It was the day that Roky Erickson died and while he and the 13thFloor Elevators weren’t metalheads, the impact that they had on the fest’s cognizant attendees was still pretty obvious. On top of that, the sun was shining bright and the temperature was just right, so the first few bands didn’t have as thick a crowd as they could have. Vitriol and Vauna didn’t let that stop them from playing with vivacity—but in Vauna’s sense that liveliness is played out in a slower and more melodic way, backed by chant-like singing.
Everything picked up when Oakland’s Vastum took the Neumos stage. They were gruff, grimy and sludgy. Dan, the vocalist, had a fairly aggressive way of interacting with the crowd. Outside of the dual growls between him and guitarist Leila, Dan continually reached over the monitors, pulling and shoving at the patrons in the front row. From afar, it seemed like peculiar attacks on individual fans. Yet upon closer inspection, Dan was working with intention; his end goal to get everyone riled up enough to actually move. That happened in stages — first, it was a sea of headbanging. Then, a considerably large mosh pit. It ended with Dan crowd surfing amidst the swinging fists.
Downstairs, Thantifaxath’s searing black metal veiled the Barboza in darkness. Each member plays in a long black robe and with no lights on, the mood it created was dreary yet enjoyable. Such couldn’t necessarily be said for Pathology, who unfortunately didn’t seem to impress the crowd much. Dave Astor’s beloved death metal band has been around since 2006 but with 3/5ths of the band being new, their connection with the crowd was off. On record they were still extreme and live, they were the same, but they had more of a deathcore feel to them. They tried repeatedly to get a circle or mosh pit going to no avail. It’s never good to have to entreat participation, but there were some cheers and claps, and two lone pit warriors brought back some windmills and spin kicks to keep the energy alive.
It was interesting to have Inter Arma playing on the smaller stage. Barboza, while possessing great sound and a few strong blowing air conditioners, couldn’t house all of Inter Arma’s fans. Those who were in there and closer to the back had a harder time seeing the not-so-elevated stage, but not too long after, Wolfbrigade nearly incited a thrash riot from the Neumos stage. Their cleverly branded “lycanthro punk” was well welcomed, with an aggro nature that at least had the whole room moving.

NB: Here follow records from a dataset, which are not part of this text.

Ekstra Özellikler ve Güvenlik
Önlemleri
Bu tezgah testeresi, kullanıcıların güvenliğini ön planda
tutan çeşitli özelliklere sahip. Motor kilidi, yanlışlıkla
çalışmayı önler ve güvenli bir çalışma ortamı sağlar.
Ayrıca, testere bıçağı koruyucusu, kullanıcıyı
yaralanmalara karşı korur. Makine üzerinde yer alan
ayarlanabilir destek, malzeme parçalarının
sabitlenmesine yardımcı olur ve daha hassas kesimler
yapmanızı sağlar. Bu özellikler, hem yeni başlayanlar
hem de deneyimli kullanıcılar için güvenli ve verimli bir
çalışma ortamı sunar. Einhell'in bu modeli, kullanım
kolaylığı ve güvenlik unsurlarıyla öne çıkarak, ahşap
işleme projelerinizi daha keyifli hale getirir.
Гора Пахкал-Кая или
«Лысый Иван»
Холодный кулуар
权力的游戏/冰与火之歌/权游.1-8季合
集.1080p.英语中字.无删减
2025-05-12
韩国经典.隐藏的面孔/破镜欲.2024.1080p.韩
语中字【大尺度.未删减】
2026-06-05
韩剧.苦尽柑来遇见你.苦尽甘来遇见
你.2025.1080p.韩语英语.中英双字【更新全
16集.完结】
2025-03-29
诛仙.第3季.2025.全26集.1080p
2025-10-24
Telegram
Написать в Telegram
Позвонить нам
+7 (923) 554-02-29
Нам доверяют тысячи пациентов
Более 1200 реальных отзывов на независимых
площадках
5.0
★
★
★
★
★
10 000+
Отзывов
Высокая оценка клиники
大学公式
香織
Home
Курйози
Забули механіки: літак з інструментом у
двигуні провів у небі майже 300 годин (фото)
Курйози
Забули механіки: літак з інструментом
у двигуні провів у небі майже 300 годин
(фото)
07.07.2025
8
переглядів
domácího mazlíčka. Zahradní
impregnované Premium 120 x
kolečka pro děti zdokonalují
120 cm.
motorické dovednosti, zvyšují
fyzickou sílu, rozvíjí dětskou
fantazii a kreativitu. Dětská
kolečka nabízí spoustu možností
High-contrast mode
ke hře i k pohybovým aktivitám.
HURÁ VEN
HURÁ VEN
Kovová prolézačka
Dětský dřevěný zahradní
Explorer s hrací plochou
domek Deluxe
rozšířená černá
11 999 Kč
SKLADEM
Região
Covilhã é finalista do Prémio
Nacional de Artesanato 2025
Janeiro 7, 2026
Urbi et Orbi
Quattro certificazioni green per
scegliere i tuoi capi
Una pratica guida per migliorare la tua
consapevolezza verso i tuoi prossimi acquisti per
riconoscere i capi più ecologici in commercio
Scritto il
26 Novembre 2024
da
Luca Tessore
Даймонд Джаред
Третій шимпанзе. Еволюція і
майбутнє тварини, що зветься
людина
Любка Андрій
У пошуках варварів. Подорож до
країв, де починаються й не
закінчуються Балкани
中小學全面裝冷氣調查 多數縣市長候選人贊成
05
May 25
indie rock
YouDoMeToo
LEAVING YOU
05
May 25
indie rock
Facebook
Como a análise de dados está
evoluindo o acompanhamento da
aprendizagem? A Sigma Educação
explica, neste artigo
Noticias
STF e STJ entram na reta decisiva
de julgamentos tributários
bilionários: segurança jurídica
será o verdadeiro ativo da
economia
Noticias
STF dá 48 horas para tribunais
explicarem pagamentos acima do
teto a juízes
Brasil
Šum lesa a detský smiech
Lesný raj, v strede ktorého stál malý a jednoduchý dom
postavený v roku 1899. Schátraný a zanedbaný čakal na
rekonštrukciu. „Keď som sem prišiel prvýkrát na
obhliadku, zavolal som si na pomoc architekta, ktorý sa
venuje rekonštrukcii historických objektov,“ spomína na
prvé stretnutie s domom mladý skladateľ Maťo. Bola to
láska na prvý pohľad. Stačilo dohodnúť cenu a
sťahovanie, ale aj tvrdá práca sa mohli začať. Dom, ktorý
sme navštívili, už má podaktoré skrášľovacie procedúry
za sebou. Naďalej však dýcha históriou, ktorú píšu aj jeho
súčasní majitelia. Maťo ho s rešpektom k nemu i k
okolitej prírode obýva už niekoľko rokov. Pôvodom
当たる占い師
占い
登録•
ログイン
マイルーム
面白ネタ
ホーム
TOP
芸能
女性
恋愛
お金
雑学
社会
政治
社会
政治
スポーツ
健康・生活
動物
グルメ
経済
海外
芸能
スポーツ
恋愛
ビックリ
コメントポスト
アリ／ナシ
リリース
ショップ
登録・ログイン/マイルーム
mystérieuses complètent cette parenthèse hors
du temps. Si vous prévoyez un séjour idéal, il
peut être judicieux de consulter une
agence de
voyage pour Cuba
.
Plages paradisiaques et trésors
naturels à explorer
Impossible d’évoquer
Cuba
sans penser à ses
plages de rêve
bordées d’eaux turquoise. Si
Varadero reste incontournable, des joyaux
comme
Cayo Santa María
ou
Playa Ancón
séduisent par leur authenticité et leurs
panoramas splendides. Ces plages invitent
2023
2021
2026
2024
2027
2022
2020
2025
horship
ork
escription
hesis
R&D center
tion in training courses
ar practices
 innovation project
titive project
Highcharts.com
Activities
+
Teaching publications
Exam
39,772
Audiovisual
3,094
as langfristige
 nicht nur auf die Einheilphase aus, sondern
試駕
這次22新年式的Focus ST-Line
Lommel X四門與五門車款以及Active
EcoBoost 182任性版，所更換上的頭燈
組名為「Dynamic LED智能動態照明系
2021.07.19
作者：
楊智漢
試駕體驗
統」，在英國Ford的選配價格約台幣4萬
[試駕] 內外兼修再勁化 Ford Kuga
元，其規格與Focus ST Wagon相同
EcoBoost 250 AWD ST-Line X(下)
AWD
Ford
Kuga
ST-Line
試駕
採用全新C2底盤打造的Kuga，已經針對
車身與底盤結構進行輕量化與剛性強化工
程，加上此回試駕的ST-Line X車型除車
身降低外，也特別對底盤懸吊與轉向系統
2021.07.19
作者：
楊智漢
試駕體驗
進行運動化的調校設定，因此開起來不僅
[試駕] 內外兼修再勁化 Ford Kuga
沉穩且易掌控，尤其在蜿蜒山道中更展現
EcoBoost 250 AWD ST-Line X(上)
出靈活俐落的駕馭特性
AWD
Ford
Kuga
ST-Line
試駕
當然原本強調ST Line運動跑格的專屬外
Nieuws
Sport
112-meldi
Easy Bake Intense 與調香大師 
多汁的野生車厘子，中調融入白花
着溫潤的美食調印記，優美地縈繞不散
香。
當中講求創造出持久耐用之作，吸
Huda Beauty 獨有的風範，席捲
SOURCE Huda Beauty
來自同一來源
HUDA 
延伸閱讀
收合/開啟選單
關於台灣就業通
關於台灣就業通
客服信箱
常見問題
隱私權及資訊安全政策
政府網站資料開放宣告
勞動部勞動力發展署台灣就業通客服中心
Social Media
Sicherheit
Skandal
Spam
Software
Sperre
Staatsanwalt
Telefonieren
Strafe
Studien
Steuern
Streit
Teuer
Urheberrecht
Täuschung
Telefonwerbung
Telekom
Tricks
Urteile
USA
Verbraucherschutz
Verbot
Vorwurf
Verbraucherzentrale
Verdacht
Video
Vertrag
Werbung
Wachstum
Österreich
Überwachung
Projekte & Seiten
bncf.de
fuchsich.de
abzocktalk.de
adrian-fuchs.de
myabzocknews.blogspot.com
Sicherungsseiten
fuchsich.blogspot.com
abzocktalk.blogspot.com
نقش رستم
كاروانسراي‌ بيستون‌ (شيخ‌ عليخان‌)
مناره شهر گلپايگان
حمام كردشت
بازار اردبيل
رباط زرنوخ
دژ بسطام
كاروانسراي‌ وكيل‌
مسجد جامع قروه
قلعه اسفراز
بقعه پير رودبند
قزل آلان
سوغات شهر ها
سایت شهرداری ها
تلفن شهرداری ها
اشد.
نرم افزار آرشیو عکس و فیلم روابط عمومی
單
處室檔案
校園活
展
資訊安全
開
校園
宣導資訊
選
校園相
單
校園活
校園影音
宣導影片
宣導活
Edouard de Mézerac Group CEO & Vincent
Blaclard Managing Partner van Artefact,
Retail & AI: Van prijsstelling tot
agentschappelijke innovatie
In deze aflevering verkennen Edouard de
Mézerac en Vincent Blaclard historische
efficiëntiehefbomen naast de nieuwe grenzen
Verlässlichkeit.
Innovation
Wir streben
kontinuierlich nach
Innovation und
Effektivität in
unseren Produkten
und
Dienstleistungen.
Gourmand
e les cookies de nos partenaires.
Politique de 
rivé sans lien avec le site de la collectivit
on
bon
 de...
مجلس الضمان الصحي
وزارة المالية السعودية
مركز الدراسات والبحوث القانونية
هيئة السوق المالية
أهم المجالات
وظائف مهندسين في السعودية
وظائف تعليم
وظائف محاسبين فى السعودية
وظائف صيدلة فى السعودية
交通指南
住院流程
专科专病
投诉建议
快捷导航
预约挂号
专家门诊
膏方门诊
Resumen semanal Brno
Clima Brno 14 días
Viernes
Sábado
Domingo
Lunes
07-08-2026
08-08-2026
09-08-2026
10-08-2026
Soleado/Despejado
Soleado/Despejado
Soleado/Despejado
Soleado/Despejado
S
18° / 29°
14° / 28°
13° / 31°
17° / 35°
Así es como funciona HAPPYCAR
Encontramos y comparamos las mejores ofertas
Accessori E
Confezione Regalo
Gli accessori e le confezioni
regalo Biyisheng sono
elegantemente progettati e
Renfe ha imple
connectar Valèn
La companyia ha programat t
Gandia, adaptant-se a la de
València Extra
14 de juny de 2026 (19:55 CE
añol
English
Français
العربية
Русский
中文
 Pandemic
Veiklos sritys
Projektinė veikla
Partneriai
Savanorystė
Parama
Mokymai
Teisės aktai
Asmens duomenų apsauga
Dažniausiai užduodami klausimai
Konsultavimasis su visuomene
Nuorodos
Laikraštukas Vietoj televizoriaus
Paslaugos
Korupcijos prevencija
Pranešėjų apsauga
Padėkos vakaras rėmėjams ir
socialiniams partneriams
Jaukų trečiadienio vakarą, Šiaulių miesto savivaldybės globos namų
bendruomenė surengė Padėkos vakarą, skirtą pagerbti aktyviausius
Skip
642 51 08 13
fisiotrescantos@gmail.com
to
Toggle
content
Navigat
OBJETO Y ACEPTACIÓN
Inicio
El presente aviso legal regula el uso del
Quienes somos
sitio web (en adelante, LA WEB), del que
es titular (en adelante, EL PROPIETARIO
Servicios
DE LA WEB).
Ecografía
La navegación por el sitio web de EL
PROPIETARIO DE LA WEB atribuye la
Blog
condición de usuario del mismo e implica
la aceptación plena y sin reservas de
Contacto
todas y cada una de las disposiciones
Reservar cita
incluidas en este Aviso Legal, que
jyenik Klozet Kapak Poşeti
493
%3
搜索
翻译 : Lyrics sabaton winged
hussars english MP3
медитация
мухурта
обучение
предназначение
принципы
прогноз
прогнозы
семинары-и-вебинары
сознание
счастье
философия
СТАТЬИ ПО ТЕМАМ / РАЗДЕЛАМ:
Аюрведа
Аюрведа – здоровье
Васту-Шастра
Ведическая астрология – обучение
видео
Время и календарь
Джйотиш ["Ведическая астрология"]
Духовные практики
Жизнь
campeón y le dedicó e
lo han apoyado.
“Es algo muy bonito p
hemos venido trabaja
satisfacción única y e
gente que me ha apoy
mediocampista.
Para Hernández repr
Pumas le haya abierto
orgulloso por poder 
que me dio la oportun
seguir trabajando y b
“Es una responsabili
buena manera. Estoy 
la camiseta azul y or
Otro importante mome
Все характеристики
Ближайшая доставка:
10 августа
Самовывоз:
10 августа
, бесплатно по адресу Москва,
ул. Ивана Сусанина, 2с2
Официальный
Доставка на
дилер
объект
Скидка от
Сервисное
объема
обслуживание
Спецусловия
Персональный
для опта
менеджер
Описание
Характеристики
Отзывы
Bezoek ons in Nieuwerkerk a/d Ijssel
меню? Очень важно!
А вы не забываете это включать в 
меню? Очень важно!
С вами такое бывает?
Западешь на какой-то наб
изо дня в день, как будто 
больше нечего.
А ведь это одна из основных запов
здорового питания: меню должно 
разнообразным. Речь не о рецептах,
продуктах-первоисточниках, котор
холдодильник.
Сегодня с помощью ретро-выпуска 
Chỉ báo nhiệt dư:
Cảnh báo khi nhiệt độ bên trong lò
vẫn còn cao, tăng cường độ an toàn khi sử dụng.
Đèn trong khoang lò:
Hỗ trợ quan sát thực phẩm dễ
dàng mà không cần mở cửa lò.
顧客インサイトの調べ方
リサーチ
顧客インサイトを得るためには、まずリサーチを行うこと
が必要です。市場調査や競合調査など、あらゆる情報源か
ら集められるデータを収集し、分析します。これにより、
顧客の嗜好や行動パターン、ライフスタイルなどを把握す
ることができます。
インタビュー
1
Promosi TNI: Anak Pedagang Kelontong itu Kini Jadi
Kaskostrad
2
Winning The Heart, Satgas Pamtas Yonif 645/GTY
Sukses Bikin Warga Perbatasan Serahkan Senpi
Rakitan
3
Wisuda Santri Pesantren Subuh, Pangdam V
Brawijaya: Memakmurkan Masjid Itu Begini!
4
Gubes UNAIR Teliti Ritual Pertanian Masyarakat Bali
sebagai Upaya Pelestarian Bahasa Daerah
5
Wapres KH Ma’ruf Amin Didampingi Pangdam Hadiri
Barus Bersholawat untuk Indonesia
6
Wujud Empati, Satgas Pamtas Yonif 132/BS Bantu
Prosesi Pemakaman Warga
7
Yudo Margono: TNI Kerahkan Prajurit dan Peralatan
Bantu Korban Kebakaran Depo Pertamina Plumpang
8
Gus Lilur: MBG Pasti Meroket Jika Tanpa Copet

For solo artist STAHV, aggressiveness and crowd engagement was an afterthought over at the Highline. Perhaps the most melodic on the bill, STAHV’S deathgaze was the perfect respite within the chaos of the day. With just him and his guitar, he created this beautiful instrumental noise, some of which was quite familiar. He did a warbly rendition of Echo & the Bunnymen’s “The Killing Moon” that seemed to collectively soothing, just for Indian to take the stage and disrupt the calm. As soon as the feedback from their guitars reverberated through the speakers, everyone choosing to break outside on the patio and along the outlying walls bum rushed towards the stage. They baited the audience with long pauses before harshly riffing in and out of some discernable tracks like “Rhetoric of No,” and others that depending on where you were standing in the room you couldn’t quite make out. That didn’t seem to affect their reception, though—it livened everyone up enough for another couple hours of raging.